** Data shown follows **

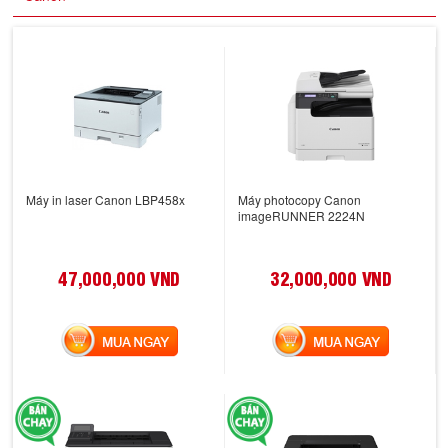
Máy in laser Canon LBP458x
Máy photocopy Canon
imageRUNNER 2224N
47,000,000 VND
32,000,000 VND
MUA NGAY
MUA NGAY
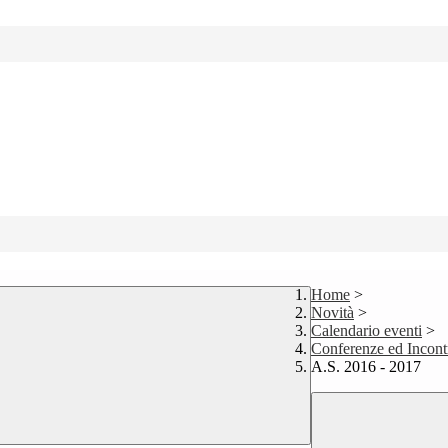
Home
>
Novità
>
Calendario eventi
>
Conferenze ed Incontr
A.S. 2016 - 2017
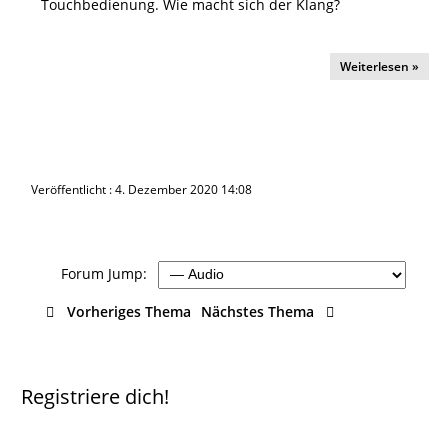
Touchbedienung. Wie macht sich der Klang?
Weiterlesen »
Veröffentlicht : 4. Dezember 2020 14:08
Forum Jump:
Vorheriges Thema
Nächstes Thema
Registriere dich!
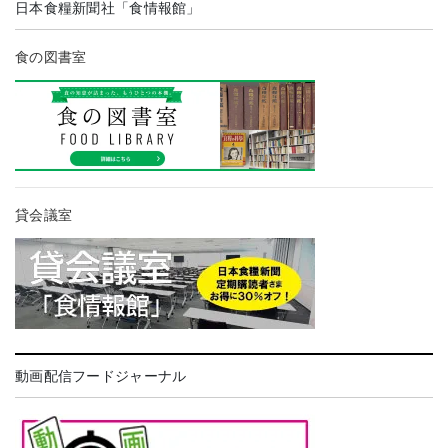
日本食糧新聞社「食情報館」
食の図書室
貸会議室
動画配信フードジャーナル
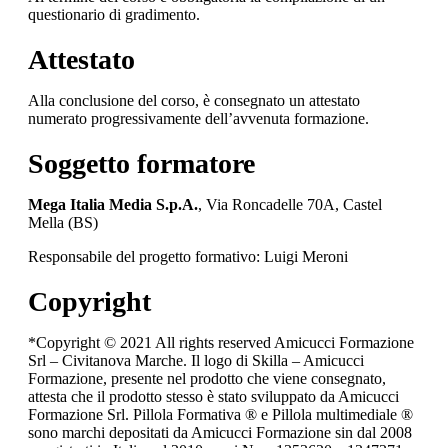
questionario di gradimento.
Attestato
Alla conclusione del corso, è consegnato un attestato
numerato progressivamente dell’avvenuta formazione.
Soggetto formatore
Mega Italia Media S.p.A.
, Via Roncadelle 70A, Castel
Mella (BS)
Responsabile del progetto formativo: Luigi Meroni
Copyright
*Copyright © 2021 All rights reserved Amicucci Formazione
Srl – Civitanova Marche. Il logo di Skilla – Amicucci
Formazione, presente nel prodotto che viene consegnato,
attesta che il prodotto stesso è stato sviluppato da Amicucci
Formazione Srl. Pillola Formativa ® e Pillola multimediale ®
sono marchi depositati da Amicucci Formazione sin dal 2008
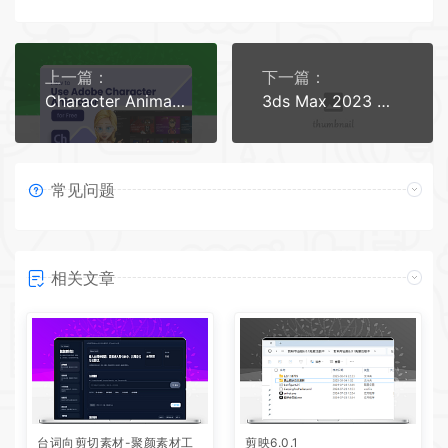
上一篇：
下一篇：
Character Animator 2023下载安装教程
3ds Max 2023 软件下载安装教程
常见问题
相关文章
台词向剪切素材-聚颜素材工
剪映6.0.1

** End of Data shown **

=== Exercise ===
The result should be an exact repetition of all the records. Drop the pictures.

=== Answer area ===
Máy in laser Canon LBP458x
Máy photocopy Canon
imageRUNNER 2224N
47,000,000 VND
32,000,000 VND
MUA NGAY
MUA NGAY
Home
>
Novità
>
Calendario eventi
>
Conferenze ed Incontr
A.S. 2016 - 2017
Touchbedienung. Wie macht sich der Klang?
Weiterlesen »
Veröffentlicht : 4. Dezember 2020 14:08
Forum Jump:
Vorheriges Thema
Nächstes Thema
Registriere dich!
日本食糧新聞社「食情報館」
食の図書室
貸会議室
動画配信フードジャーナル
questionario di gradimento.
Attestato
Alla conclusione del corso, è consegnato un attestato
numerato progressivamente dell’avvenuta formazione.
Soggetto formatore
Mega Italia Media S.p.A.
, Via Roncadelle 70A, Castel
Mella (BS)
Responsabile del progetto formativo: Luigi Meroni
Copyright
*Copyright © 2021 All rights reserved Amicucci Formazione
Srl – Civitanova Marche. Il logo di Skilla – Amicucci
Formazione, presente nel prodotto che viene consegnato,
attesta che il prodotto stesso è stato sviluppato da Amicucci
Formazione Srl. Pillola Formativa ® e Pillola multimediale ®
sono marchi depositati da Amicucci Formazione sin dal 2008
上一篇：
下一篇：
Character Animator 2023下载安装教程
3ds Max 2023 软件下载安装教程
常见问题
相关文章
台词向剪切素材-聚颜素材工
剪映6.0.1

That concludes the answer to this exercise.